Paid Promote jadi Fitur Bisnis

Seiring perkembangan teknologi, eksposure yang awalnya adalah instrument (alat) promosi namun kini berubah menjadi alat tukar yang dengan beragam ketentuan formal perusahaan. Meski terdengar rancu dengan cara bertransaksi jaman sekarang, namun akhirnya kembali ke masa dimana barter adalah aturan modern yang diterapkan pengusaha untuk mengubah pola bisnis mereka. Pada sosial media, paid promote adalah contoh gamblang orang bertukar nilai impressi dengan eksposur yang mengandalkan kajian analistik pada jumlah follower, pemirsa, tayangan, hingga, like, dan cakupan wilayah.

Apakah ini sah? tentu sah saja selama ada standar benefit yang jelas perhitungannya. Oleh karena itu formulasi ekonomi digunakan untuk menilai dan menghargai sesuatu penjualan terutama barang dan jasa. Aturan ini beragam berdasakan kecocokan costumer atau klien yang menginginkan keuntungan yang setimpal dengan usaha mereka. Namun juga standar benefit ini dimudahkan karena layanan media sosial telah memfasilitasi fitur tersebut pada perangkat.

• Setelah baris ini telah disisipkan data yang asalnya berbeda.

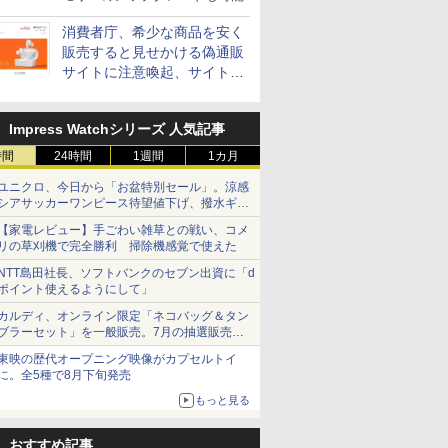
消費者庁、希少な商品を安く
販売すると見せかける偽通販
サイトに注意喚起、サイト名
とドメイン名を公表
Impress Watchシリーズ 人気記事
時間
24時間
1週間
1カ月
ユニクロ、今日から「お盆特別セール」。涼感
シアサッカーワンピース待望値下げ、撥水ギア
ショーツは1990円に
【家電レビュー】手ごわい雑草との戦い、コメ
リの草刈機で完全勝利 掃除機感覚で使えた
NTT島田社長、ソフトバンクのセブン出資に「d
ポイント使えるようにして」
カルディ、オンライン限定「ネコバッグ＆タン
ブラーセット」を一般販売。7月の抽選販売の
当選無効分
東映の歴代オープニング映像がカプセルトイ
に。全5種で8月下旬発売
もっと見る
おすすめ記事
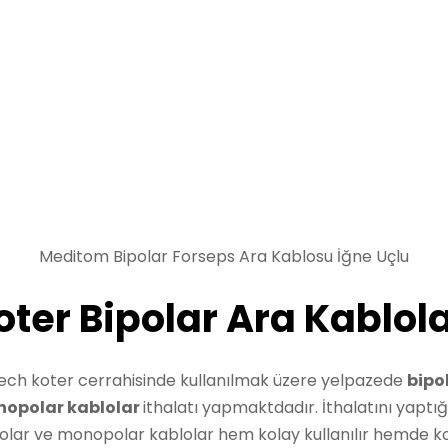
Meditom Bipolar Forseps Ara Kablosu İğne Uçlu
oter Bipolar Ara Kablola
ech koter cerrahisinde kullanılmak üzere yelpazede
bipo
opolar kablolar
ithalatı yapmaktdadır. İthalatını yaptı
olar ve monopolar kablolar hem kolay kullanılır hemde k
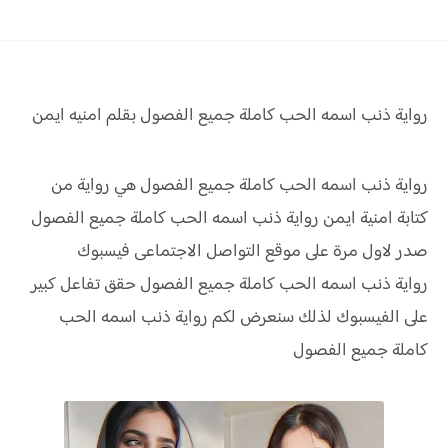
رواية ذنب اسمه الحب كاملة جميع الفصول بقلم امنيه ايمن
رواية ذنب اسمه الحب كاملة جميع الفصول هي رواية من
كتابة امنية ايمن رواية
ذنب اسمه الحب كاملة جميع الفصول
صدر لاول مرة على موقع التواصل الاجتماعى فيسبوك
رواية
ذنب اسمه الحب كاملة جميع الفصول
حقق
تفاعل كبير
على الفيسبوك لذلك سنعرض لكم
رواية
ذنب اسمه الحب
كاملة جميع الفصول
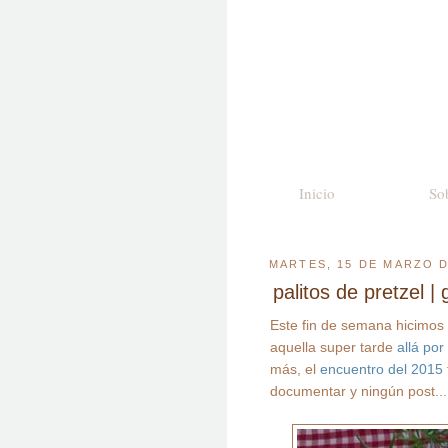
Inicio
So
MARTES, 15 DE MARZO D
palitos de pretzel 
Este fin de semana hicimos e
aquella super tarde
allá por
más, el
encuentro del 2015
documentar y ningún post...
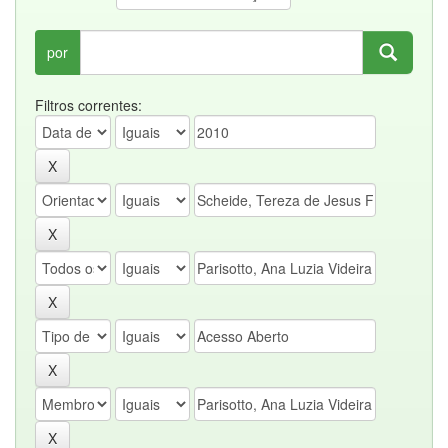
por
Filtros correntes:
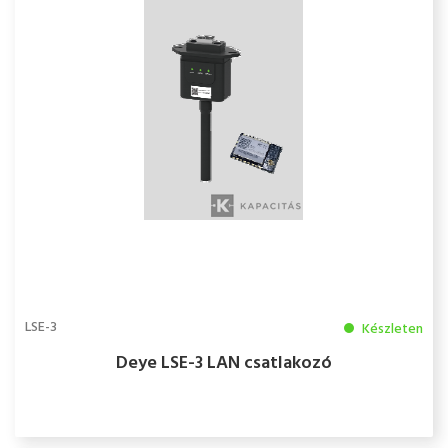
LSE-3
Készleten
Deye LSE-3 LAN csatlakozó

Engagement sebagai peluang Eksposure

Engagement dalam bisnis ini maksudnya adalah dua hal, pertama adalah persona dari promotor dan kedua adalah pemirsa. Keduanya saling berkaitan (engaging) dan disebut memiliki respon karena subjek pemirsa merasa tertarik (like) untuk mengikuti (follow), melakukan timbal balik komunikasi (komentar) terhadap yang difollow-up atau bahkan melihat objeknya (view konten). Dalam dunia media sosial, konten bisa juga disebut sebagai engagement secara utuh karena di dalamnya termasuk jumlah view, follower, like, komentar, dan sebagainya.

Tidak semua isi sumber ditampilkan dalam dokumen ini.